[tip:ras/core] x86/mce: Log MCEs after a warm rest on AMD, Fam17h and later

From: tip-bot for Aravind Gopalakrishnan
Date: Tue May 03 2016 - 03:48:27 EST


Commit-ID: 10001d91aa0efc793952051f9070a569cc388ebc
Gitweb: http://git.kernel.org/tip/10001d91aa0efc793952051f9070a569cc388ebc
Author: Aravind Gopalakrishnan <Aravind.Gopalakrishnan@xxxxxxx>
AuthorDate: Sat, 30 Apr 2016 14:33:51 +0200
Committer: Ingo Molnar <mingo@xxxxxxxxxx>
CommitDate: Tue, 3 May 2016 08:24:15 +0200

x86/mce: Log MCEs after a warm rest on AMD, Fam17h and later

For Fam17h, we want to report errors that persist across reboots. Error
persistence is dependent on HW and no BIOS currently fiddles with values
here. So allow reporting of errors upon boot until something goes wrong.
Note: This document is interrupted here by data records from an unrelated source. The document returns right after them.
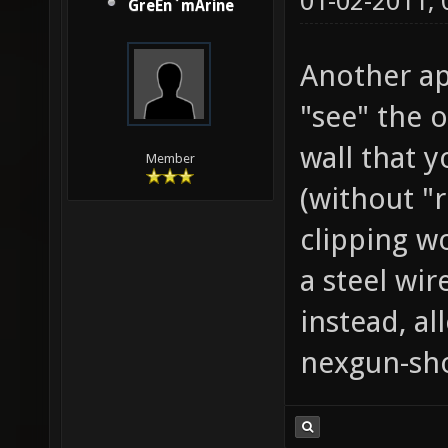
01-02-2011,
GreEn`mArine
Another ap
"see" the 
wall that y
Member
(without "r
clipping w
a steel wir
instead, al
nexgun-sho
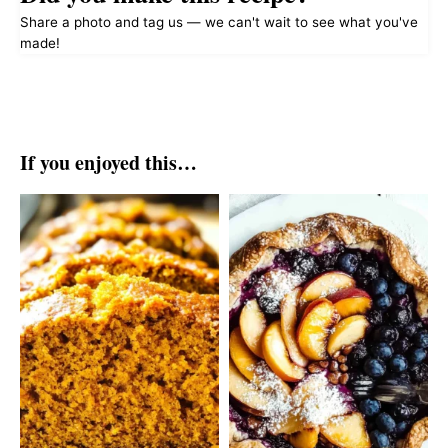
Share a photo and tag us — we can't wait to see what you've
made!
If you enjoyed this…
Logging is disabled on older families because BIOS didn't clear the MCA
banks after a cold reset.

Signed-off-by: Aravind Gopalakrishnan <Aravind.Gopalakrishnan@xxxxxxx>
Signed-off-by: Yazen Ghannam <Yazen.Ghannam@xxxxxxx>
Signed-off-by: Borislav Petkov <bp@xxxxxxx>
Cc: Andy Lutomirski <luto@xxxxxxxxxxxxxx>
Cc: Aravind Gopalakrishnan <aravindksg.lkml@xxxxxxxxx>
Cc: Borislav Petkov <bp@xxxxxxxxx>
Cc: Brian Gerst <brgerst@xxxxxxxxx>
Cc: Denys Vlasenko <dvlasenk@xxxxxxxxxx>
Cc: H. Peter Anvin <hpa@xxxxxxxxx>
Cc: Linus Torvalds <torvalds@xxxxxxxxxxxxxxxxxxxx>
Cc: Peter Zijlstra <peterz@xxxxxxxxxxxxx>
Cc: Thomas Gleixner <tglx@xxxxxxxxxxxxx>
Cc: Tony Luck <tony.luck@xxxxxxxxx>
Cc: linux-edac <linux-edac@xxxxxxxxxxxxxxx>
Link: http://lkml.kernel.org/r/1459886686-13977-2-git-send-email-Yazen.Ghannam@xxxxxxx
Link: http://lkml.kernel.org/r/1462019637-16474-2-git-send-email-bp@xxxxxxxxx
Signed-off-by: Ingo Molnar <mingo@xxxxxxxxxx>
---
arch/x86/kernel/cpu/mcheck/mce.c | 2 +-
1 file changed, 1 insertion(+), 1 deletion(-)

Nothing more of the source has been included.